(Dataset records)

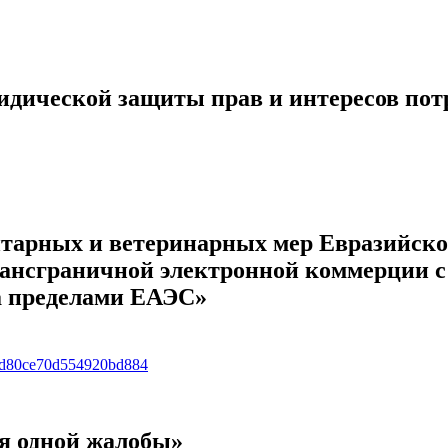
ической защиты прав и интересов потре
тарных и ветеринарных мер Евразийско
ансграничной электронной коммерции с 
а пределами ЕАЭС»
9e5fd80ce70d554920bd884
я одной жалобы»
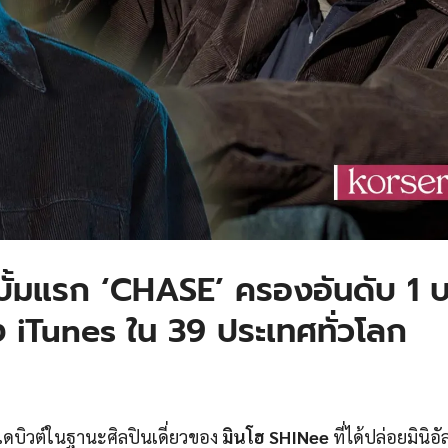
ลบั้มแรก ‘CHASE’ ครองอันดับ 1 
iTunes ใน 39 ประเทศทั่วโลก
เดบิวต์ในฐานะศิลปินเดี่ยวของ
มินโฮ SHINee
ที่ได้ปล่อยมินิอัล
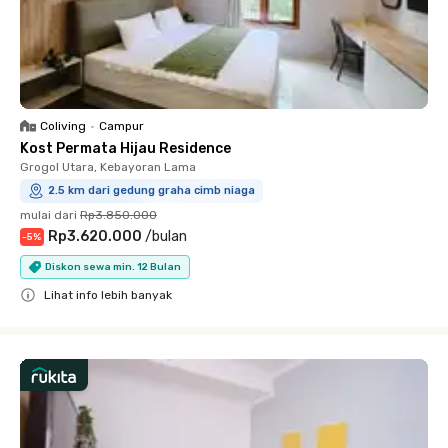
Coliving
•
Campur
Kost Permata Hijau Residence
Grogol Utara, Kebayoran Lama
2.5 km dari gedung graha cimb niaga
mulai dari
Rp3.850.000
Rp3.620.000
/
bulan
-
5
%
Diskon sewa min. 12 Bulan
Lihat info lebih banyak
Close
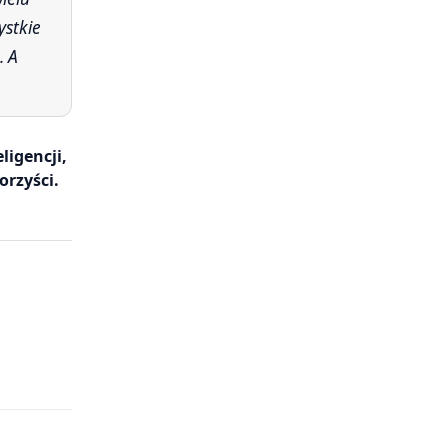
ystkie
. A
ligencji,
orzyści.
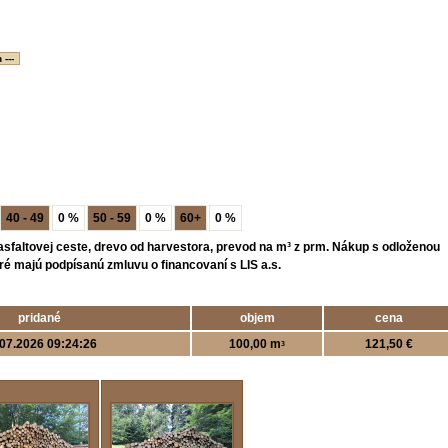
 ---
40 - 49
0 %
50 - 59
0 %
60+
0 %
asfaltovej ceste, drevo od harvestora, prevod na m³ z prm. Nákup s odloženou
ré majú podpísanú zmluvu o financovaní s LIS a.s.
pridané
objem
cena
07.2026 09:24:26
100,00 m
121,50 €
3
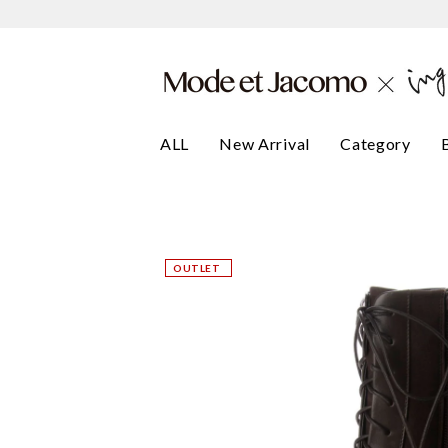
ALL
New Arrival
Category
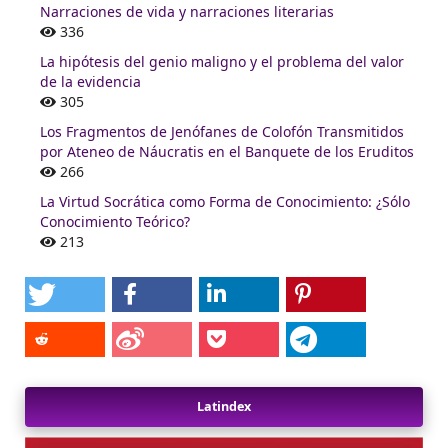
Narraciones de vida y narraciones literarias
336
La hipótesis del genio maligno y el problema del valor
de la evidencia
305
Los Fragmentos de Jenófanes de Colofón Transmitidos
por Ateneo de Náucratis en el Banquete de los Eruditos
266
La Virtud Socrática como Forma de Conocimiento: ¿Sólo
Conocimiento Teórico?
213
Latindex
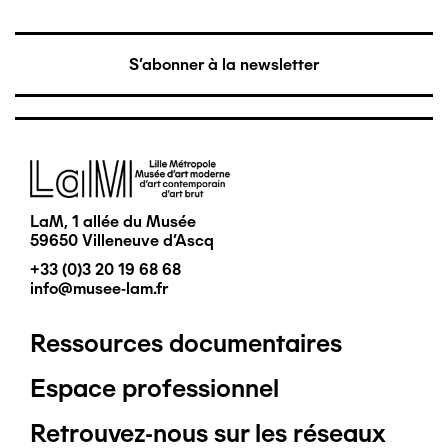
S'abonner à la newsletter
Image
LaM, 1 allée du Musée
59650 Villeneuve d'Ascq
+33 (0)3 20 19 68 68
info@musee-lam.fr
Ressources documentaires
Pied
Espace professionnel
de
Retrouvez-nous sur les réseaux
--
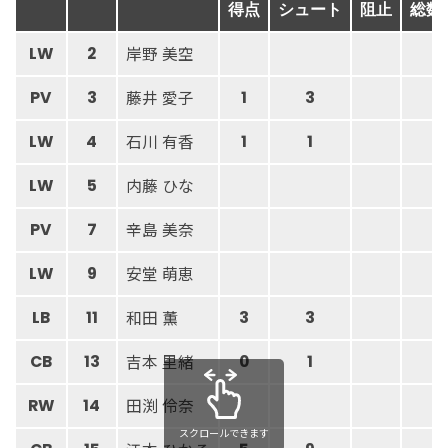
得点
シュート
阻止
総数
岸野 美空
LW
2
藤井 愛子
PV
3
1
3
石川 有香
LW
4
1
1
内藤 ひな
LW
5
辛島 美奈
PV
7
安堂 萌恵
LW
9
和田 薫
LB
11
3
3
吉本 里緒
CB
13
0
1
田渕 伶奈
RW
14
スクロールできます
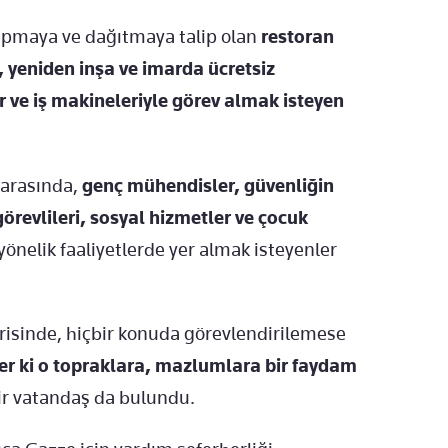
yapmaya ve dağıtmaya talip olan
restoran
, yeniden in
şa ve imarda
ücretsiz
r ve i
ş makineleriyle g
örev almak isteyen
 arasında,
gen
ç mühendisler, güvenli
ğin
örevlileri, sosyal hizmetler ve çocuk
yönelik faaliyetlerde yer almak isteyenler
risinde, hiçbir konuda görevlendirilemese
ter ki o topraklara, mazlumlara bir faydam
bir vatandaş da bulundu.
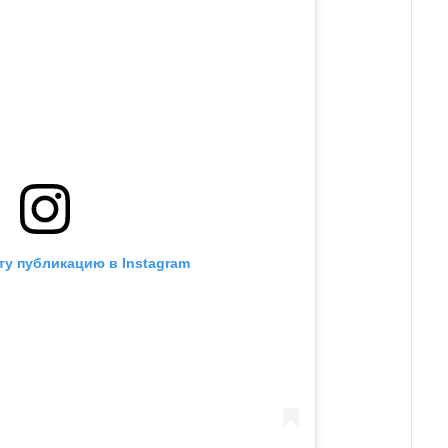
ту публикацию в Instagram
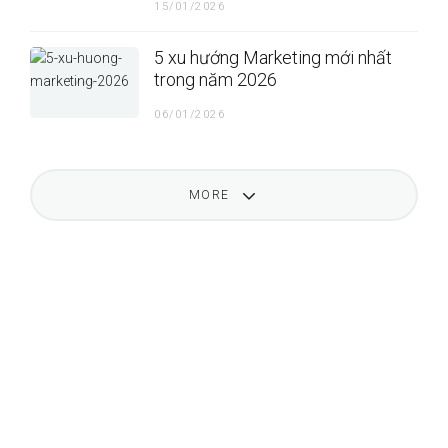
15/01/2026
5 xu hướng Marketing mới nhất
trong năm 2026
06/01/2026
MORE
--
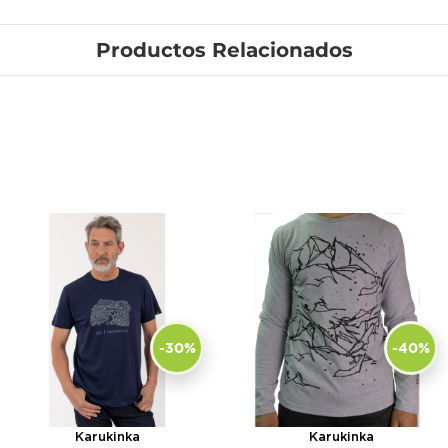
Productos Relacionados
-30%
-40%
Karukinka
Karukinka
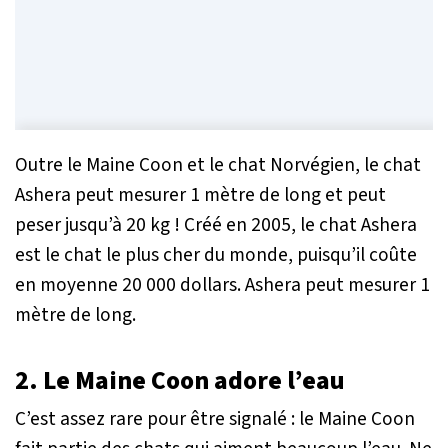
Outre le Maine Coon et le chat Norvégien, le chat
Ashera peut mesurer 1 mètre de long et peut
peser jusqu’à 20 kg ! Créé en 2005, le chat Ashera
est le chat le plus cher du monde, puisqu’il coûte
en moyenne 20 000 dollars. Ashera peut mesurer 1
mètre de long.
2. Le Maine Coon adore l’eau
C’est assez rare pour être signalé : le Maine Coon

Activity — The answer should be all lines from the entries above that hold the word "Conocimiento".

Output of the task —
La Virtud Socrática como Forma de Conocimiento: ¿Sólo
Conocimiento Teórico?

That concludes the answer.